*** Records shown ***

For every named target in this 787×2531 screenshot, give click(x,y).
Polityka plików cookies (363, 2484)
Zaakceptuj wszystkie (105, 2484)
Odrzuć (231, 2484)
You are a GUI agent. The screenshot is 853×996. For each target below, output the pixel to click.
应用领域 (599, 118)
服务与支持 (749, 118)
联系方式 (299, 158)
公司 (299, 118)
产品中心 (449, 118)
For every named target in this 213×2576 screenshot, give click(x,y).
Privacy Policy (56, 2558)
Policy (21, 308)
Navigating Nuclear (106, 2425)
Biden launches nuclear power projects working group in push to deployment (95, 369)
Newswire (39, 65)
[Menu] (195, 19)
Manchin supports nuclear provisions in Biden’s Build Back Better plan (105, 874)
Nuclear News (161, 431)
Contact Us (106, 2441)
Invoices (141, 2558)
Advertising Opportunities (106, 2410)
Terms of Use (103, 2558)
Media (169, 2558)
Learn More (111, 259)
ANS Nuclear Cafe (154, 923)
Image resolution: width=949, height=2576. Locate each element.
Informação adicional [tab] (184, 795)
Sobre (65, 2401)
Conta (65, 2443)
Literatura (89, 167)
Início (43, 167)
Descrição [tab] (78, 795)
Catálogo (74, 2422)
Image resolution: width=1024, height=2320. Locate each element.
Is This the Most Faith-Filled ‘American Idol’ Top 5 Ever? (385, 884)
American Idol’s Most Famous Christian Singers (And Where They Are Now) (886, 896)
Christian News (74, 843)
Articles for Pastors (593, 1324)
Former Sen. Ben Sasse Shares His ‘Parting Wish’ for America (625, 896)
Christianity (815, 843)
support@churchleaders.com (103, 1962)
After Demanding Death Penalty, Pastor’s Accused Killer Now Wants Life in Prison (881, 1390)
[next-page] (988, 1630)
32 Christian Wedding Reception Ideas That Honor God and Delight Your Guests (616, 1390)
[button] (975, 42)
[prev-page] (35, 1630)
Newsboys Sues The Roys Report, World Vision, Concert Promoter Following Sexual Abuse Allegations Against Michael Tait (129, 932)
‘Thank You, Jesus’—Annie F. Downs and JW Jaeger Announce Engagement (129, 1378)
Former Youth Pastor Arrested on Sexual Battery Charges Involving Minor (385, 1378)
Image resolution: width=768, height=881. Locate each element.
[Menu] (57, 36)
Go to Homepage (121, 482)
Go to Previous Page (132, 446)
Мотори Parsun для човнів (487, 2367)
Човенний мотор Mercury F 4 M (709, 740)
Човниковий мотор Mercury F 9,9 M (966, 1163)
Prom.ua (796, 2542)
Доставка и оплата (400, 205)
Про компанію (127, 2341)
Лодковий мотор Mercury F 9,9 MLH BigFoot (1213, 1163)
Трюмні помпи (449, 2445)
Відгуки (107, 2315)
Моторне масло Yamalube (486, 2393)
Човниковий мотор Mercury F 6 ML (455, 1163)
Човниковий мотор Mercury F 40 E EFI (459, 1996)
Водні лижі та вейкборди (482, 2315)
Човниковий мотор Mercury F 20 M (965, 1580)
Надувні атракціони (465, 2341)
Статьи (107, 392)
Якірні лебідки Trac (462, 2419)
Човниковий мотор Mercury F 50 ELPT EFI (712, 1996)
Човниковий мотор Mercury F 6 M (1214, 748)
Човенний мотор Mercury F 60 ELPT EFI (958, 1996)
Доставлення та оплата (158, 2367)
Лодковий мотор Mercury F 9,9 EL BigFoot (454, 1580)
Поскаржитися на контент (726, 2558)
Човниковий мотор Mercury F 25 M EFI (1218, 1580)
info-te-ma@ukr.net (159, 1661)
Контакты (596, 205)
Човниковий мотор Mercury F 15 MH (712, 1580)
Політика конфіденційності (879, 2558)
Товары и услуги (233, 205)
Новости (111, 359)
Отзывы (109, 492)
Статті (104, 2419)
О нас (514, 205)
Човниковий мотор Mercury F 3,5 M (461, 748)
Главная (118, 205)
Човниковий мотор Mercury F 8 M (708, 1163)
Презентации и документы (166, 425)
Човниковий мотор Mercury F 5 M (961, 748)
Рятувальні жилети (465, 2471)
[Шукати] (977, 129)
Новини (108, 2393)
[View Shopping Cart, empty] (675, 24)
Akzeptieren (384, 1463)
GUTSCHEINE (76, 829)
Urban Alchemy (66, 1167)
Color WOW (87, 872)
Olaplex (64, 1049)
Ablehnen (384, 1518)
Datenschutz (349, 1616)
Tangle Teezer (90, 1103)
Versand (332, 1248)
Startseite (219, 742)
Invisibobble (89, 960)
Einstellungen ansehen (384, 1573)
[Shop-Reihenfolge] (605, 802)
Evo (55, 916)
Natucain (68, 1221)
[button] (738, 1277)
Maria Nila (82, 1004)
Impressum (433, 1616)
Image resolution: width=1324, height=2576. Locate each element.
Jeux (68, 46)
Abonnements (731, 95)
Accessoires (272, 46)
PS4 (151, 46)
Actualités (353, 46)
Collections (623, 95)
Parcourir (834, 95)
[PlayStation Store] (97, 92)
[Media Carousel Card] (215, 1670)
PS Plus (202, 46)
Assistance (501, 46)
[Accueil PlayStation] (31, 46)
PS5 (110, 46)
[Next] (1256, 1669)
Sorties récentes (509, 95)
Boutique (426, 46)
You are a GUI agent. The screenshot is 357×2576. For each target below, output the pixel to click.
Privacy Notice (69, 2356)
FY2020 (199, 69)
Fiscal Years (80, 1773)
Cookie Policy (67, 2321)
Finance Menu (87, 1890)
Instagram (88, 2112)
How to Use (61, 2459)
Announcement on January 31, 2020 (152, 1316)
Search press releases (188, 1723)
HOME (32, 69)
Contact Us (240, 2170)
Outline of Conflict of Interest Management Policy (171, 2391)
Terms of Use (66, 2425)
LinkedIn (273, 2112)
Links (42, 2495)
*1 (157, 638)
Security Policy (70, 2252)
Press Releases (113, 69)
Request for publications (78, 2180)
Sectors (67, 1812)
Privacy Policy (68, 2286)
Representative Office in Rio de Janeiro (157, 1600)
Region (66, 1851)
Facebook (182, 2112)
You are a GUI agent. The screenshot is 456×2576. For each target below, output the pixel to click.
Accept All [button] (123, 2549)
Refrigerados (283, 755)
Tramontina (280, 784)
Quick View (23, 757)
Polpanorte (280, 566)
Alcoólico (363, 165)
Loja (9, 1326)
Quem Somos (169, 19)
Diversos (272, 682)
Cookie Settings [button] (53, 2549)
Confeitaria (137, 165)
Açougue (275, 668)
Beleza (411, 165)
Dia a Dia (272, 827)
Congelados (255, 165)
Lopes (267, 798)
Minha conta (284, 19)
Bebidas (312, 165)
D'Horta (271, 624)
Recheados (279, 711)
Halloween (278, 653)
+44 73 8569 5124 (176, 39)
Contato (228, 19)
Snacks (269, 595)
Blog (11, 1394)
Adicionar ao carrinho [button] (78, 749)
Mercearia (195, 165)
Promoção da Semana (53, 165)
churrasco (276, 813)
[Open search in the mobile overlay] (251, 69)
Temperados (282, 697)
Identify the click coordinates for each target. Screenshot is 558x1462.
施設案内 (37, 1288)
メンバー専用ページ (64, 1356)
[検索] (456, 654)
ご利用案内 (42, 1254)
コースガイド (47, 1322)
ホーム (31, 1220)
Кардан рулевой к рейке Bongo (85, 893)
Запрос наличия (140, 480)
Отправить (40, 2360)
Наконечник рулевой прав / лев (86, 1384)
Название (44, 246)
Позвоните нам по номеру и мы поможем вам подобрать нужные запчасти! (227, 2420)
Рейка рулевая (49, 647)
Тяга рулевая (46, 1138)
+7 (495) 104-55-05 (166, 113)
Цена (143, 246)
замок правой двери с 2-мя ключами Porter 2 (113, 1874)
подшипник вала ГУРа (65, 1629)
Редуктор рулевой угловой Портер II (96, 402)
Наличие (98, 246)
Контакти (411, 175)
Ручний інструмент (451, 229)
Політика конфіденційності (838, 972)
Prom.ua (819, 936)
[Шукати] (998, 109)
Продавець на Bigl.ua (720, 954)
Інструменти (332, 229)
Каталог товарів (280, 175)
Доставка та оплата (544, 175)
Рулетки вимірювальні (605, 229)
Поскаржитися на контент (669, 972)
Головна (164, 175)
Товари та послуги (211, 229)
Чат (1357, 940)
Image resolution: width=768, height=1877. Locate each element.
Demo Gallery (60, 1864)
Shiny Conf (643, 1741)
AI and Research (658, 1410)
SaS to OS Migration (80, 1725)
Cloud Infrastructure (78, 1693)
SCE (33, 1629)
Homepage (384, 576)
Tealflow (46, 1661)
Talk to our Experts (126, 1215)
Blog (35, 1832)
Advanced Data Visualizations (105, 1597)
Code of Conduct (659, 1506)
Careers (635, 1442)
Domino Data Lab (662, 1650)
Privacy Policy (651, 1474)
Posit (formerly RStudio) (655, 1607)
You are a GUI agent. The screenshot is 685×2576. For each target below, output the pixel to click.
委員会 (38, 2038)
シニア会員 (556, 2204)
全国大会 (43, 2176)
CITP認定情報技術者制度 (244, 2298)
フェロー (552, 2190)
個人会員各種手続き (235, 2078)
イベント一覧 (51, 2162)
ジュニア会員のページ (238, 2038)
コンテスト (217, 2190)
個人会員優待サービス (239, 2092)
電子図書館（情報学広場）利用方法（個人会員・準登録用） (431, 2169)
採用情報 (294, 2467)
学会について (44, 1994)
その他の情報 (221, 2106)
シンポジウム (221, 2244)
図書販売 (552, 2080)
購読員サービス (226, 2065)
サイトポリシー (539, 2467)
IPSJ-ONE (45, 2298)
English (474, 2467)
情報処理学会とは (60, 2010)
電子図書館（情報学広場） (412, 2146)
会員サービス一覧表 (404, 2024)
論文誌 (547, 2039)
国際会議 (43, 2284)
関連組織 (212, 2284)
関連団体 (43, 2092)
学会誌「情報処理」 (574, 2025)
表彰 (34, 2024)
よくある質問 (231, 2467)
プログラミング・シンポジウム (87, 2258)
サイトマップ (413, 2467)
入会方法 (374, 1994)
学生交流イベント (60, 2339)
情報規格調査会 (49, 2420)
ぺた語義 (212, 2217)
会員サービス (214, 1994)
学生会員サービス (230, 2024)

***

Work order: Starting at the first line of the material above, reproduce each line exactly up to and including the line with "[Menu] (195, 19)".

Task solution:
For every named target in this 787×2531 screenshot, give click(x,y).
Polityka plików cookies (363, 2484)
Zaakceptuj wszystkie (105, 2484)
Odrzuć (231, 2484)
You are a GUI agent. The screenshot is 853×996. For each target below, output the pixel to click.
应用领域 (599, 118)
服务与支持 (749, 118)
联系方式 (299, 158)
公司 (299, 118)
产品中心 (449, 118)
For every named target in this 213×2576 screenshot, give click(x,y).
Privacy Policy (56, 2558)
Policy (21, 308)
Navigating Nuclear (106, 2425)
Biden launches nuclear power projects working group in push to deployment (95, 369)
Newswire (39, 65)
[Menu] (195, 19)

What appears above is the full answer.